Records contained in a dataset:
++++

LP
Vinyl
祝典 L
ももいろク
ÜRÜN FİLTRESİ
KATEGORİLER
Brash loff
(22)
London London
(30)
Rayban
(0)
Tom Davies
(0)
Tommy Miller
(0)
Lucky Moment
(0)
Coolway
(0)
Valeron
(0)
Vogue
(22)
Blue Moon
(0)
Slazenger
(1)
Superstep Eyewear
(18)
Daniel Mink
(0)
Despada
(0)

++++

» **TASK GOAL**
Would you copy out each record precisely as it stands?

» **EXERCISE ANSWER**
LP
Vinyl
祝典 L
ももいろク
ÜRÜN FİLTRESİ
KATEGORİLER
Brash loff
(22)
London London
(30)
Rayban
(0)
Tom Davies
(0)
Tommy Miller
(0)
Lucky Moment
(0)
Coolway
(0)
Valeron
(0)
Vogue
(22)
Blue Moon
(0)
Slazenger
(1)
Superstep Eyewear
(18)
Daniel Mink
(0)
Despada
(0)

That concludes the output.